If we imagine the early Soviet Union as a hierarchical publishing company, a magazine or new media outfit like The New Republic or BuzzFeed, Lenin was the founder and publisher, Trotsky was the deputy editor, and Stalin was the seemingly humble managing editor. As anyone who has worked in publishing knows, the managing editor is the hardest worker. They make sure the deadlines are met and the trains run on time. They are, above all, reliable. This particular managing editor takes no vacations, never leaves town. He lives for the work, strives to appear to be the mere executor of the will of the publisher and the company.
When the publisher becomes very sick, it is the managing editor who visits him at home to cheer him up with jokes and receive his instructions. By bringing the boss’s instructions back to the office from on high, he leverages this personal relationship and increases his authority within the organization. It’s not hard to see how Stalin’s ascent within the Bolshevik hierarchy happened. We’ve all seen this person before. When the publisher dies, no one suspects the managing editor of harboring ambitions to take over. But really, who better understands the day-to-day functioning of the organization, who better to be in charge?
Stalin was a consummate editor. He seemed to understand that the role was to sublimate ego in order to shape the world quietly in the background. Good editors know how to render themselves invisible. Stalin’s blue pencil, unlike that of other editors, glided across not just poetry chapbooks and literary journals but life itself. “Fool,” “bastard,” “scoundrel,” he wrote in the margins of Andrei Platonov’s 1931 novella, Profit, destroying Platonov’s career. “Radek, you ginger bastard, if you hadn’t pissed into the wind, if you hadn’t been so bad, you’d still be alive,” he scrawled on a male nude drawing that reminded him of Karl Radek, an editor and strategist of the October Revolution whose death he had ordered years earlier. “You need to work, not masturbate,” he wrote on another. The combination of editorial influence with the power of life and death itself resulted in absurd, nearly unbelievable situations — such as when Stalin’s old friend and comrade Nikolai Bukharin wrote him from the prison cell Stalin had put him in, begging his inquisitor for a preface to what would be his last book. “I fervently beg you not to let this work disappear… this is completely apart from my personal fate… Have pity! Not on me, on the work!”
Like any editor, Stalin could be ambivalent. “Stalin has a very particular attitude toward me,” the great Soviet writer Vasily Grossman told his daughter. “He does not send me to the camps, but he never awards me prizes.” Several times anticipated to win the prestigious Stalin Prize for his celebrated novels — in one instance, having planned the victory party, à la Hillary at the Javits Center — at the last minute Grossman found his name mysteriously removed from the list each time.

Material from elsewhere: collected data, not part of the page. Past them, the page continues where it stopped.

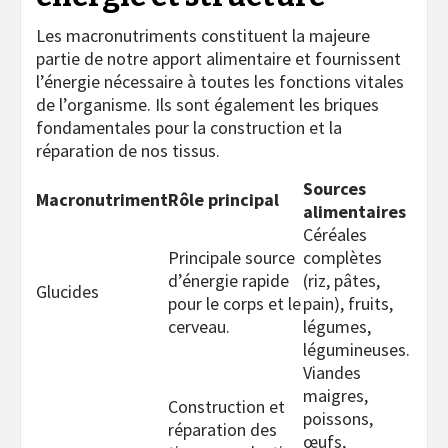
Les macronutriments constituent la majeure
partie de notre apport alimentaire et fournissent
l’énergie nécessaire à toutes les fonctions vitales
de l’organisme. Ils sont également les briques
fondamentales pour la construction et la
réparation de nos tissus.
Sources
Macronutriment
Rôle principal
alimentaires
Céréales
Principale source
complètes
d’énergie rapide
(riz, pâtes,
Glucides
pour le corps et le
pain), fruits,
cerveau.
légumes,
légumineuses.
Viandes
maigres,
Construction et
poissons,
réparation des
œufs,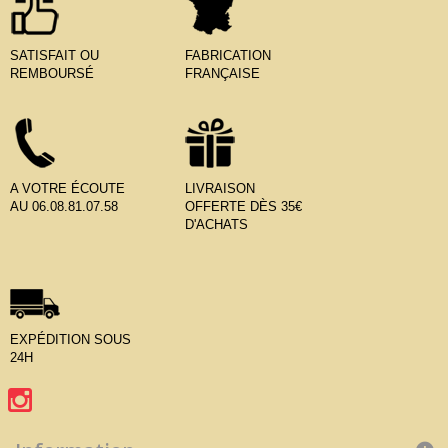
SATISFAIT OU
FABRICATION
REMBOURSÉ
FRANÇAISE
A VOTRE ÉCOUTE
LIVRAISON
AU 06.08.81.07.58
OFFERTE DÈS 35€
D'ACHATS
EXPÉDITION SOUS
24H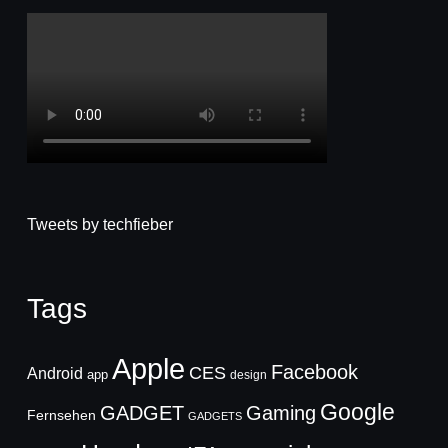
Tweets by techfieber
Tags
Apple
Facebook
CES
Android
app
design
Google
GADGET
Gaming
Fernsehen
GADGETS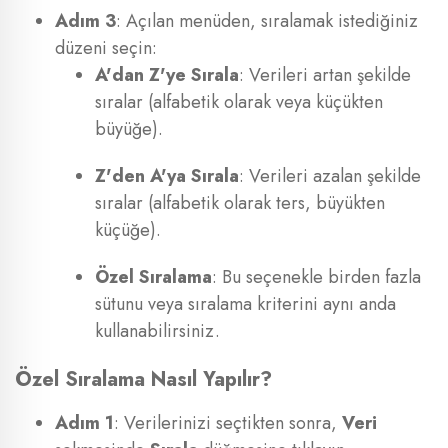
Adım 3
: Açılan menüden, sıralamak istediğiniz
düzeni seçin:
A'dan Z'ye Sırala
: Verileri artan şekilde
sıralar (alfabetik olarak veya küçükten
büyüğe).
Z'den A'ya Sırala
: Verileri azalan şekilde
sıralar (alfabetik olarak ters, büyükten
küçüğe).
Özel Sıralama
: Bu seçenekle birden fazla
sütunu veya sıralama kriterini aynı anda
kullanabilirsiniz.
Özel Sıralama Nasıl Yapılır?
Adım 1
: Verilerinizi seçtikten sonra,
Veri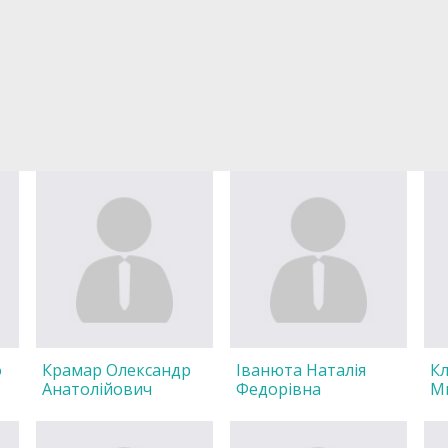
о
Крамар Олександр
Іванюта Наталія
Кл
Анатолійович
Федорівна
М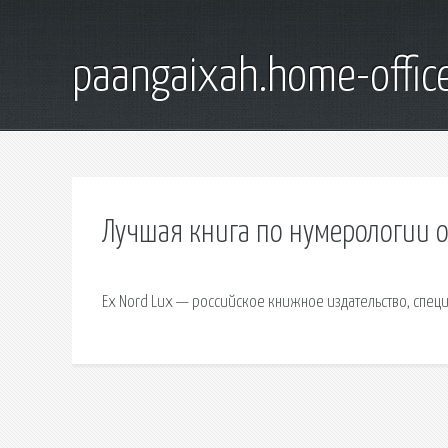
paangaixah.home-offic
Лучшая книга по нумерологии 
Ex Nord Lux — российское книжное издательство, спец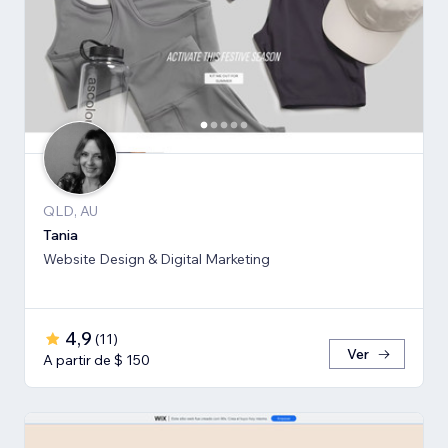
QLD, AU
Tania
Website Design & Digital Marketing
4,9
(
11
)
Ver
A partir de $ 150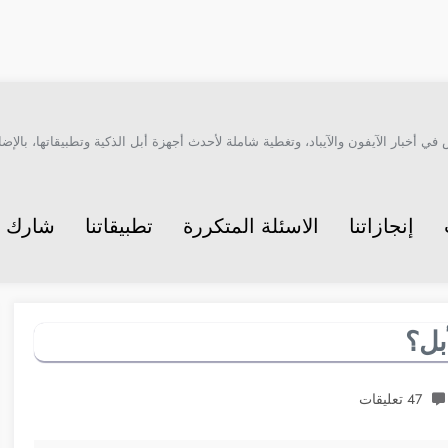
أخبار الآيفون والآيباد، وتغطية شاملة لأحدث أجهزة أبل الذكية وتطبيقاتها، بالإضاف
إنجازاتنا
الاسئلة المتكررة
تطبيقاتنا
شارك م
أبل؟
47 تعليقات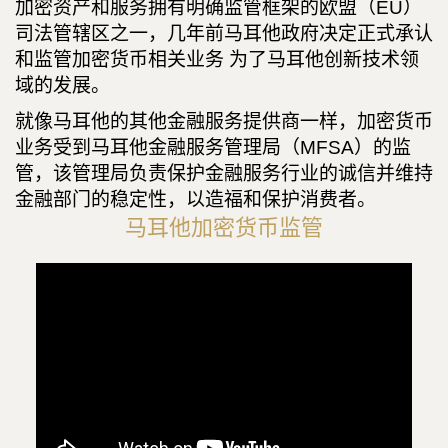
加密资产和服务拥有明确监管框架的欧盟（EU）
司法管辖区之一，几年前马耳他政府决定正式承认
和监管加密货币相关业务 为了马耳他创新技术领
域的发展。
就像马耳他的其他金融服务提供商一样，加密货币
业务受到马耳他金融服务管理局（MFSA）的监
管，该管理局负责保护金融服务行业的诚信并维持
金融部门的稳定性，以造福和保护消费者。
马耳他加密货币监管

Today Grossman is best known as the author of Life and Fate, a novel often called the War and Peace of the twentieth century. The kaleidoscopic thousand-page book, which follows the middle-class Shaposhnikov family through the Second World War, is an indictment of ideological zealotry and a stark account of the horrors of Stalinism. The narrative ranges from the Great Terror to the gulag, the German camps, and Stalin’s late anti-Semitic campaigns of the 1950s, slowly building the sense that, in their lack of humanity, the Soviet and Nazi regimes became mirror images of each other. “Does human nature undergo a true change in the cauldron of totalitarian violence? Does man lose his innate yearning for freedom?” Grossman asks at a pivotal moment. “The fate of both man and the totalitarian State depend on the answer to this question.” The book was considered so dangerous that all known copies of the text were “arrested” and suppressed by the KGB in 1961, an experience that broke Grossman physically and spiritually. “They strangled me in a dark corner,” he said. After his death, a copy he had hidden with an old friend was smuggled out of Russia on microfilm and published in the West in 1980, only appearing in Russia during the glasnost.